NHS Cyber Attack

Last Friday’s cyber attack affected computers in the NHS, other government departments and businesses and organisations across over 100 countries.  The organisations breached were (are) still using Windows XP, Windows 7 or Small Business Server 2003.  All these products are obsolete.  Microsoft do not officially support them. Windows XP support ended over three years ago!  So why are these organisations still running these old, obsolete, and cyber vulnerable operating systems?  Well, you could pretty much say it is really poor management.

At Board level, to accept these known risks, which are not minor, is plain stupid.  Then at IT management level, either knowing your own internal team are supporting obsolete and risky systems is, at the least, unprofessional.  At suppler level, the suppliers are also wrong for not strongly encouraging their customer to migrate to new versions of Operating System.  Yes, their contracts [and income] is at stake, but personal data and patient service is at stake.  At procurement level, the commercial teams buying IT services should know what they are buying.

How many hospital operations and appointments were cancelled?  Hundreds.  How many people died due these delays?

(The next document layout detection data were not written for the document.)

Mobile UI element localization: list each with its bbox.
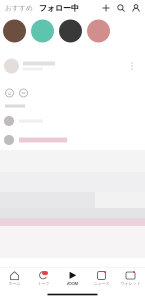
button[interactable]: React bbox=[5, 88, 14, 98]
staticText: おすすめ bbox=[5, 4, 33, 12]
button[interactable]: More options bbox=[129, 62, 135, 70]
button[interactable]: Search bbox=[117, 4, 132, 12]
button[interactable]: Story bbox=[59, 20, 82, 42]
button[interactable]: Create post bbox=[102, 4, 117, 12]
button[interactable]: おすすめ bbox=[0, 4, 33, 12]
button[interactable]: ウォレット bbox=[116, 268, 145, 289]
button[interactable]: ニュース bbox=[87, 268, 116, 289]
staticText: VOOM bbox=[66, 281, 78, 286]
button[interactable]: Story bbox=[87, 20, 110, 42]
staticText: トーク bbox=[38, 281, 50, 286]
staticText: フォロー中 bbox=[39, 3, 79, 13]
button[interactable]: Profile bbox=[132, 4, 145, 12]
button[interactable]: Story bbox=[3, 20, 26, 42]
button[interactable]: トーク bbox=[29, 268, 58, 289]
staticText: ホーム bbox=[8, 281, 20, 286]
button[interactable]: Story bbox=[31, 20, 54, 42]
button[interactable]: フォロー中 bbox=[33, 3, 79, 13]
staticText: ウォレット bbox=[120, 281, 140, 286]
staticText: ニュース bbox=[94, 281, 110, 286]
button[interactable]: VOOM bbox=[58, 268, 87, 289]
button[interactable]: Comment bbox=[19, 88, 28, 98]
button[interactable]: ホーム bbox=[0, 268, 29, 289]
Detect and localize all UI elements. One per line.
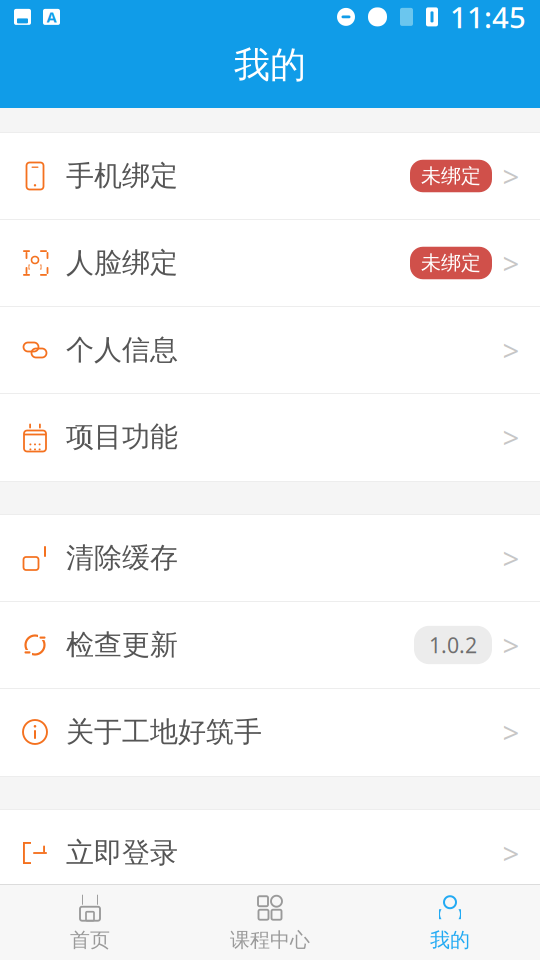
staticText: 手机绑定: [66, 159, 178, 193]
staticText: 个人信息: [66, 333, 178, 367]
staticText: 项目功能: [66, 420, 178, 454]
staticText: 我的: [430, 928, 470, 952]
staticText: 11:45: [450, 0, 526, 36]
staticText: 清除缓存: [66, 541, 178, 575]
staticText: >: [502, 538, 520, 578]
button[interactable]: 课程中心: [180, 885, 360, 960]
staticText: >: [502, 834, 520, 872]
staticText: >: [502, 418, 520, 456]
button[interactable]: 手机绑定: [0, 133, 540, 220]
staticText: 未绑定: [421, 251, 481, 275]
button[interactable]: 个人信息: [0, 307, 540, 394]
staticText: 未绑定: [421, 164, 481, 188]
button[interactable]: 人脸绑定: [0, 220, 540, 307]
staticText: 人脸绑定: [66, 246, 178, 280]
staticText: 课程中心: [230, 928, 310, 952]
staticText: >: [502, 712, 520, 752]
staticText: 我的: [234, 43, 306, 87]
staticText: >: [502, 156, 520, 196]
button[interactable]: 立即登录: [0, 810, 540, 897]
staticText: >: [502, 244, 520, 282]
staticText: 首页: [70, 928, 110, 952]
staticText: >: [502, 626, 520, 664]
button[interactable]: 检查更新: [0, 602, 540, 689]
button[interactable]: 项目功能: [0, 394, 540, 481]
staticText: A: [46, 7, 56, 27]
button[interactable]: 首页: [0, 885, 180, 960]
staticText: >: [502, 330, 520, 370]
button[interactable]: 我的: [360, 885, 540, 960]
staticText: 1.0.2: [429, 631, 477, 659]
button[interactable]: 关于工地好筑手: [0, 689, 540, 776]
staticText: 立即登录: [66, 836, 178, 870]
staticText: 检查更新: [66, 628, 178, 662]
button[interactable]: 清除缓存: [0, 515, 540, 602]
staticText: 关于工地好筑手: [66, 715, 262, 749]
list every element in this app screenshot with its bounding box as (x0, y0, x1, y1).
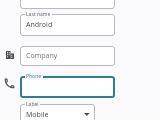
staticText: Label (26, 101, 39, 108)
button[interactable]: Mobile (20, 104, 95, 120)
button[interactable] (20, 0, 115, 9)
staticText: Phone (26, 73, 42, 80)
staticText: Mobile (26, 110, 49, 120)
button[interactable] (20, 76, 115, 98)
staticText: Company (26, 51, 58, 61)
staticText: Android (26, 20, 53, 30)
staticText: Last name (26, 11, 51, 18)
button[interactable]: Company (20, 46, 115, 66)
button[interactable]: Android (20, 14, 115, 36)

The computers themselves are not safety critical, but access to the data within them is operationally critical.  The NHS has been a source of many large scale IT disasters, and the recent cyber attack is just another example.  Perhaps the large prime contractors are no longer fit for purpose when dealing with such large organisations.  Well actually, that’s incorrect.  The NHS is federated into hundreds of trusts.  Funding is managed by the Clinical Commissioning Groups (CCGs).

This year the NHS budget is over 120 billion pounds.  Surely upgrading the IT, trust by trust, PC by PC is part of this spending programme?

If you run a business, government team or charity, my recommendation is to seek and destroy your obsolete systems.  Otherwise they will cause you pain and cost you dearly.